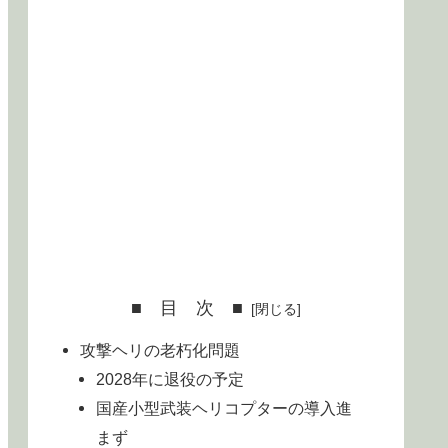
■ 目 次 ■
攻撃ヘリの老朽化問題
2028年に退役の予定
国産小型武装ヘリコプターの導入進
まず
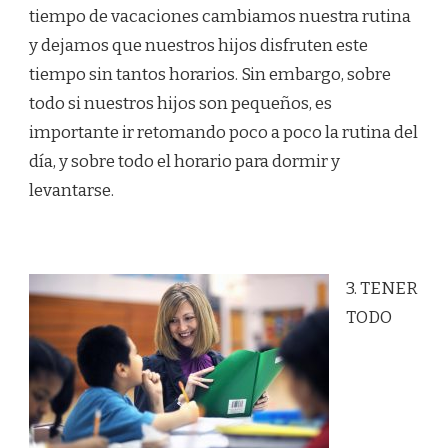
tiempo de vacaciones cambiamos nuestra rutina
y dejamos que nuestros hijos disfruten este
tiempo sin tantos horarios. Sin embargo, sobre
todo si nuestros hijos son pequeños, es
importante ir retomando poco a poco la rutina del
día, y sobre todo el horario para dormir y
levantarse.
3. TENER
TODO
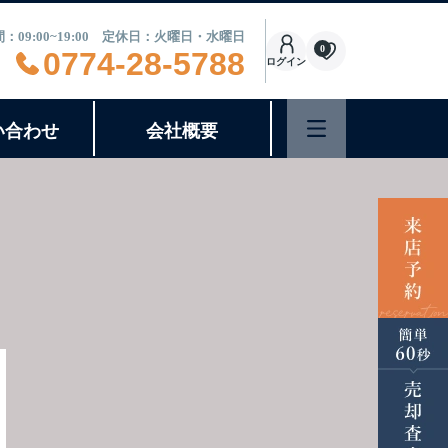
：09:00~19:00 定休日：火曜日・水曜日
0
0774-28-5788
ログイン
い合わせ
会社概要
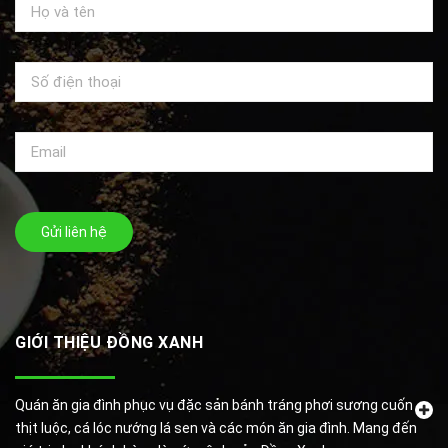
Gửi liên hệ
GIỚI THIỆU ĐỒNG XANH
Quán ăn gia đình phục vụ đặc sản bánh tráng phơi sương cuốn
thịt luộc, cá lóc nướng lá sen và các món ăn gia đình. Mang đến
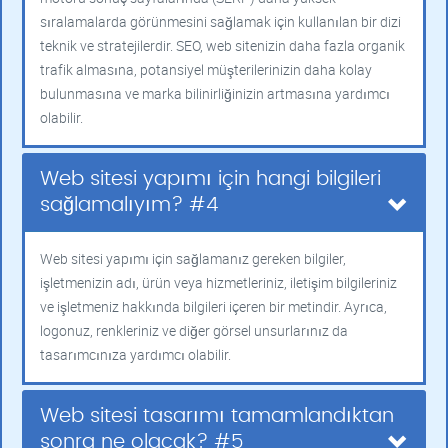
sıralamalarda görünmesini sağlamak için kullanılan bir dizi
teknik ve stratejilerdir. SEO, web sitenizin daha fazla organik
trafik almasına, potansiyel müşterilerinizin daha kolay
bulunmasına ve marka bilinirliğinizin artmasına yardımcı
olabilir.
Web sitesi yapımı için hangi bilgileri
sağlamalıyım? #4
Web sitesi yapımı için sağlamanız gereken bilgiler,
işletmenizin adı, ürün veya hizmetleriniz, iletişim bilgileriniz
ve işletmeniz hakkında bilgileri içeren bir metindir. Ayrıca,
logonuz, renkleriniz ve diğer görsel unsurlarınız da
tasarımcınıza yardımcı olabilir.
Web sitesi tasarımı tamamlandıktan
sonra ne olacak? #5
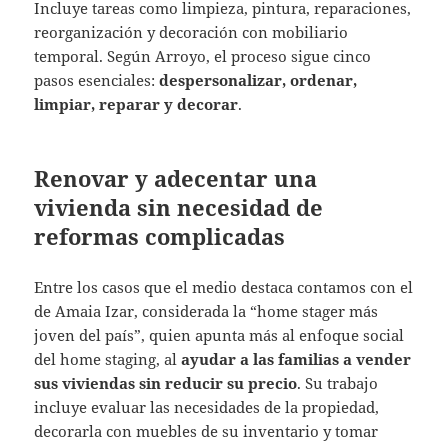
Incluye tareas como limpieza, pintura, reparaciones,
reorganización y decoración con mobiliario
temporal. Según Arroyo, el proceso sigue cinco
pasos esenciales:
despersonalizar, ordenar,
limpiar, reparar y decorar
.
Renovar y adecentar una
vivienda sin necesidad de
reformas complicadas
Entre los casos que el medio destaca contamos con el
de Amaia Izar, considerada la “home stager más
joven del país”, quien apunta más al enfoque social
del home staging, al
ayudar a las familias a vender
sus viviendas sin reducir su precio
. Su trabajo
incluye evaluar las necesidades de la propiedad,
decorarla con muebles de su inventario y tomar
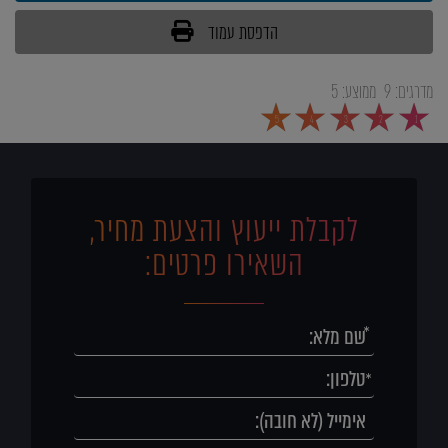
הדפסת עמוד
מדרגים:
9
ממוצע:
5
5
4
3
2
1
לקבלת ייעוץ והצעת מחיר,
השאירו פרטים:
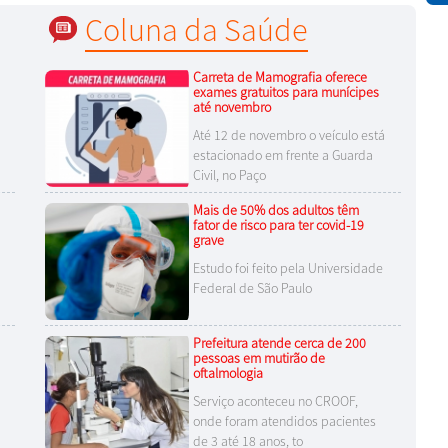
Coluna da Saúde
Carreta de Mamografia oferece
exames gratuitos para munícipes
até novembro
Até 12 de novembro o veículo está
estacionado em frente a Guarda
Civil, no Paço
Mais de 50% dos adultos têm
fator de risco para ter covid-19
grave
Estudo foi feito pela Universidade
Federal de São Paulo
Prefeitura atende cerca de 200
pessoas em mutirão de
oftalmologia
Serviço aconteceu no CROOF,
onde foram atendidos pacientes
de 3 até 18 anos, to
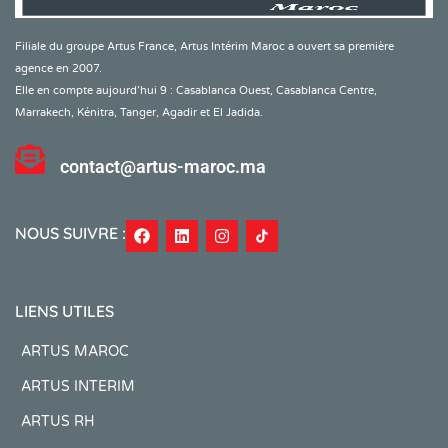
Filiale du groupe Artus France, Artus Intérim Maroc a ouvert sa première
agence en 2007.
Elle en compte aujourd’hui 9 : Casablanca Ouest, Casablanca Centre,
Marrakech, Kénitra, Tanger, Agadir et El Jadida.
contact@artus-maroc.ma
NOUS SUIVRE :
LIENS UTILES
ARTUS MAROC
ARTUS INTERIM
ARTUS RH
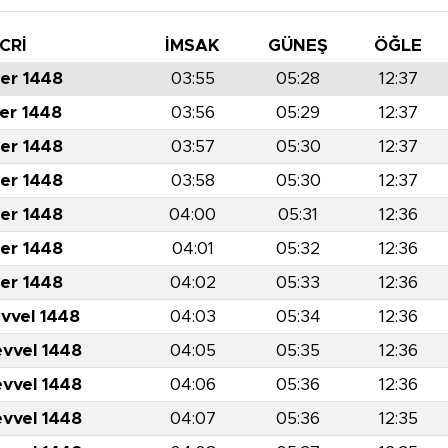
CRİ
İMSAK
GÜNEŞ
ÖĞLE
er 1448
03:55
05:28
12:37
er 1448
03:56
05:29
12:37
er 1448
03:57
05:30
12:37
er 1448
03:58
05:30
12:37
er 1448
04:00
05:31
12:36
er 1448
04:01
05:32
12:36
er 1448
04:02
05:33
12:36
evvel 1448
04:03
05:34
12:36
evvel 1448
04:05
05:35
12:36
evvel 1448
04:06
05:36
12:36
evvel 1448
04:07
05:36
12:35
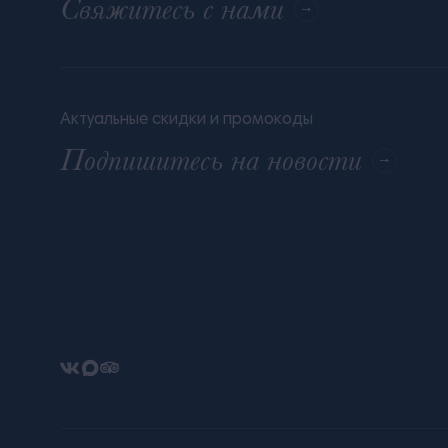
Свяжитесь с нами
Актуальные скидки и промокоды
Подпишитесь на новости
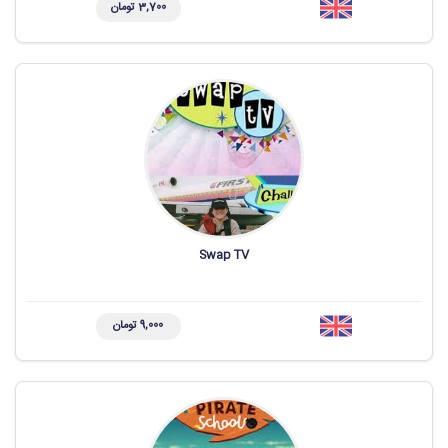
3,700 تومان
Swap TV
9,000 تومان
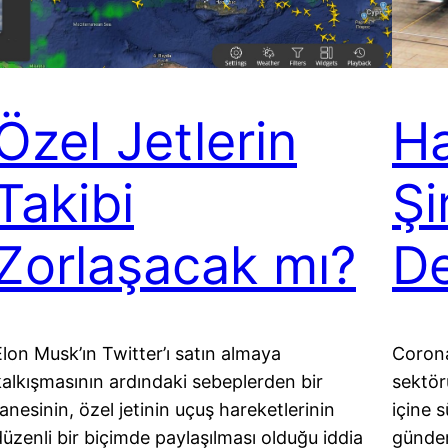
Özel Jetlerin
Ha
Takibi
Şi
Zorlaşacak mı?
De
Elon Musk’ın Twitter’ı satın almaya
Corona
kalkışmasının ardındaki sebeplerden bir
sektör
anesinin, özel jetinin uçuş hareketlerinin
içine 
düzenli bir biçimde paylaşılması olduğu iddia
gündem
+++++
# Problem to solve
From the first record to the last, retype everything exactly except the images.

# Your response
■ 目 次 ■
攻撃ヘリの老朽化問題
2028年に退役の予定
国産小型武装ヘリコプターの導入進
まず
tiempo de vacaciones cambiamos nuestra rutina
y dejamos que nuestros hijos disfruten este
tiempo sin tantos horarios. Sin embargo, sobre
todo si nuestros hijos son pequeños, es
importante ir retomando poco a poco la rutina del
día, y sobre todo el horario para dormir y
levantarse.
3. TENER
TODO
：09:00~19:00 定休日：火曜日・水曜日
0
0774-28-5788
ログイン
い合わせ
会社概要
Gửi liên hệ
GIỚI THIỆU ĐỒNG XANH
Quán ăn gia đình phục vụ đặc sản bánh tráng phơi sương cuốn
thịt luộc, cá lóc nướng lá sen và các món ăn gia đình. Mang đến
sıralamalarda görünmesini sağlamak için kullanılan bir dizi
teknik ve stratejilerdir. SEO, web sitenizin daha fazla organik
trafik almasına, potansiyel müşterilerinizin daha kolay
bulunmasına ve marka bilinirliğinizin artmasına yardımcı
olabilir.
Web sitesi yapımı için hangi bilgileri
sağlamalıyım? #4
Web sitesi yapımı için sağlamanız gereken bilgiler,
işletmenizin adı, ürün veya hizmetleriniz, iletişim bilgileriniz
ve işletmeniz hakkında bilgileri içeren bir metindir. Ayrıca,
logonuz, renkleriniz ve diğer görsel unsurlarınız da
tasarımcınıza yardımcı olabilir.
Web sitesi tasarımı tamamlandıktan
sonra ne olacak? #5
Incluye tareas como limpieza, pintura, reparaciones,
reorganización y decoración con mobiliario
temporal. Según Arroyo, el proceso sigue cinco
pasos esenciales:
despersonalizar, ordenar,
limpiar, reparar y decorar
.
Renovar y adecentar una
vivienda sin necesidad de
reformas complicadas
Entre los casos que el medio destaca contamos con el
de Amaia Izar, considerada la “home stager más
joven del país”, quien apunta más al enfoque social
del home staging, al
ayudar a las familias a vender
sus viviendas sin reducir su precio
. Su trabajo
incluye evaluar las necesidades de la propiedad,
decorarla con muebles de su inventario y tomar
הדפסת עמוד
מדרגים:
9
ממוצע:
5
5
4
3
2
1
לקבלת ייעוץ והצעת מחיר,
השאירו פרטים:
Coluna da Saúde
Carreta de Mamografia oferece
exames gratuitos para munícipes
até novembro
Até 12 de novembro o veículo está
estacionado em frente a Guarda
Civil, no Paço
Mais de 50% dos adultos têm
fator de risco para ter covid-19
grave
Estudo foi feito pela Universidade
Federal de São Paulo
Prefeitura atende cerca de 200
pessoas em mutirão de
oftalmologia
Serviço aconteceu no CROOF,
onde foram atendidos pacientes
de 3 até 18 anos, to
Filiale du groupe Artus France, Artus Intérim Maroc a ouvert sa première
agence en 2007.
Elle en compte aujourd’hui 9 : Casablanca Ouest, Casablanca Centre,
Marrakech, Kénitra, Tanger, Agadir et El Jadida.
contact@artus-maroc.ma
NOUS SUIVRE :
LIENS UTILES
ARTUS MAROC
ARTUS INTERIM
ARTUS RH
CRİ
İMSAK
GÜNEŞ
ÖĞLE
er 1448
03:55
05:28
12:37
er 1448
03:56
05:29
12:37
er 1448
03:57
05:30
12:37
er 1448
03:58
05:30
12:37
er 1448
04:00
05:31
12:36
er 1448
04:01
05:32
12:36
er 1448
04:02
05:33
12:36
evvel 1448
04:03
05:34
12:36
evvel 1448
04:05
05:35
12:36
evvel 1448
04:06
05:36
12:36
evvel 1448
04:07
05:36
12:35
Свяжитесь с нами
Актуальные скидки и промокоды
Подпишитесь на новости
3,700 تومان
Swap TV
9,000 تومان
Özel Jetlerin
Ha
Takibi
Şi
Zorlaşacak mı?
De
Elon Musk’ın Twitter’ı satın almaya
Corona
kalkışmasının ardındaki sebeplerden bir
sektör
anesinin, özel jetinin uçuş hareketlerinin
içine 
düzenli bir biçimde paylaşılması olduğu iddia
gündem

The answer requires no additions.